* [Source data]
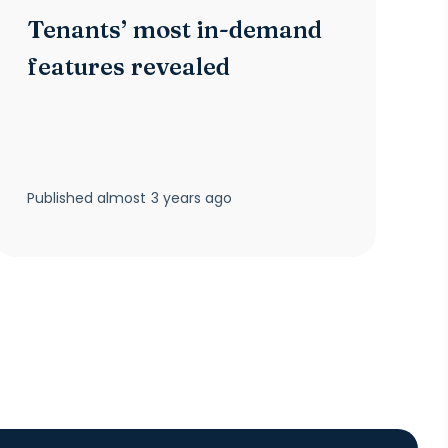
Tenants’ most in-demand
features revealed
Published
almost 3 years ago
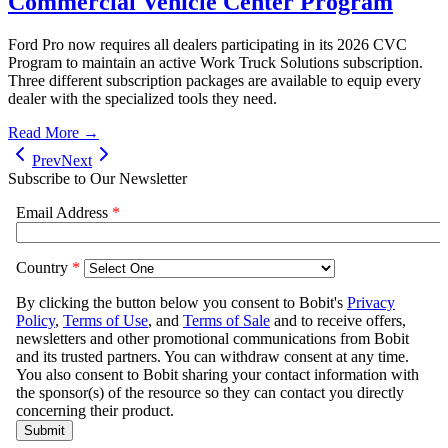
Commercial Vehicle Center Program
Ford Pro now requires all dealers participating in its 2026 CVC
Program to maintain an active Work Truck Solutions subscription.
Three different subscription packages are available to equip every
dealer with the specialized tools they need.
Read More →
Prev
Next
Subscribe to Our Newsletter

* * *

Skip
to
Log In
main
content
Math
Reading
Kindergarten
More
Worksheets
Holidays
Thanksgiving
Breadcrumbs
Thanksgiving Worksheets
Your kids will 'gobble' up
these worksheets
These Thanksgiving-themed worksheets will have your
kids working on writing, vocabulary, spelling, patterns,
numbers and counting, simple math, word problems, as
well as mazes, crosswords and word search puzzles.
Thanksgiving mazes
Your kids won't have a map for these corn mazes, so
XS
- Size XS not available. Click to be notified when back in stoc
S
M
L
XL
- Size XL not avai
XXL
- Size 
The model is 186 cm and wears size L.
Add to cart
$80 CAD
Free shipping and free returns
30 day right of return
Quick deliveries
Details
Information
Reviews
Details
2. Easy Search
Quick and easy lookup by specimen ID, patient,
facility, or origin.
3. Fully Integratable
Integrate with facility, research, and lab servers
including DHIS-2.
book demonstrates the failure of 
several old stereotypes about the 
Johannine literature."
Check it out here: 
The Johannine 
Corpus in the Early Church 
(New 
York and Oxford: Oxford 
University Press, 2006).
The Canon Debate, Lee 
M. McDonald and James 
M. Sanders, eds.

* [TRY IT] Each line of the data that holds "Quick" should be reported.

* [ANSWER FOR THE TASK]
Quick deliveries
Quick and easy lookup by specimen ID, patient,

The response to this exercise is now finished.